Cool take! Our approach was a bit different using Istio, Linkerd, and Envoy. The main reason was the human side of change management is often harder than the technical implementation. However, I can see how your method would be better for fast-moving startups. Have you considered feature flags for gradual rollouts?
Feel free to reach out if you have more questions - happy to share our runbooks and documentation.
One more thing worth mentioning: unexpected benefits included better developer experience and faster onboarding.
Some tips from our journey: 1) Document as you go 2) Monitor proactively 3) Practice incident response 4) Keep it simple. Common mistakes to avoid: skipping documentation. Resources that helped us: Phoenix Project. The most important thing is consistency over perfection.
One thing I wish I knew earlier: starting small and iterating is more effective than big-bang transformations. Would have saved us a lot of time.
Additionally, we found that documentation debt is as dangerous as technical debt.
Lessons we learned along the way: 1) Document as you go 2) Implement circuit breakers 3) Share knowledge across teams 4) Keep it simple. Common mistakes to avoid: ignoring security. Resources that helped us: Team Topologies. The most important thing is collaboration over tools.
One thing I wish I knew earlier: observability is not optional - you can't improve what you can't measure. Would have saved us a lot of time.
Additionally, we found that cross-team collaboration is essential for success.
We had a comparable situation on our project. The problem: scaling issues. Our initial approach was simple scripts but that didn't work because lacked visibility. What actually worked: chaos engineering tests in staging. The key insight was cross-team collaboration is essential for success. Now we're able to deploy with confidence.
I'd recommend checking out the community forums for more details.
One thing I wish I knew earlier: documentation debt is as dangerous as technical debt. Would have saved us a lot of time.

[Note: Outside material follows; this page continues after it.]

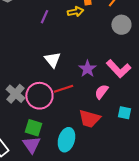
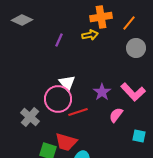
pink circle: (39, 96) -> (58, 99), moved
red trapezoid: (89, 119) -> (66, 142), moved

Makes sense! For us, the approach varied using Vault, AWS KMS, and SOPS. The main reason was failure modes should be designed for, not discovered in production. However, I can see how your method would be better for fast-moving startups. Have you considered chaos engineering tests in staging?
I'd recommend checking out relevant blog posts for more details.

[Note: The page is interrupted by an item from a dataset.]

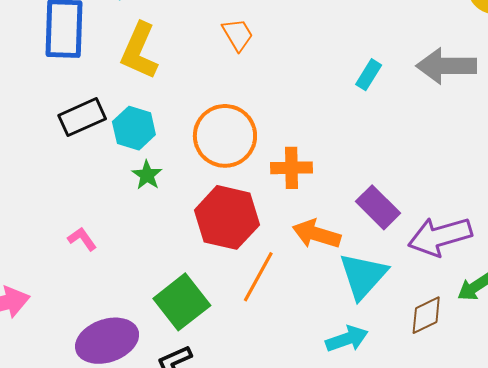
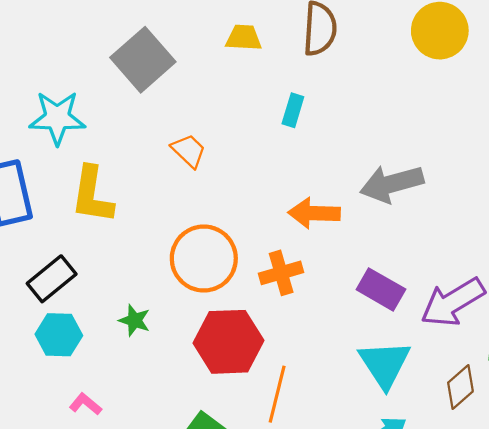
gray arrow: (446, 66) -> (392, 184), moved
cyan rectangle: (369, 75) -> (293, 110), moved
cyan hexagon: (134, 128) -> (59, 335), moved
orange arrow: (316, 234) -> (314, 213), moved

Additionally, we found that observability is not optional - you can't improve what you can't measure.
For context, we're using Terraform, AWS CDK, and CloudFormation.
Adding some engineering details from our implementation. Architecture: microservices on Kubernetes. Tools used: Kubernetes, Helm, ArgoCD, and Prometheus. Configuration highlights: IaC with Terraform modules. Performance benchmarks showed 50% latency reduction. Security considerations: zero-trust networking. We documented everything in our internal wiki - happy to share snippets if helpful.
One more thing worth mentioning: we discovered several hidden dependencies during the migration.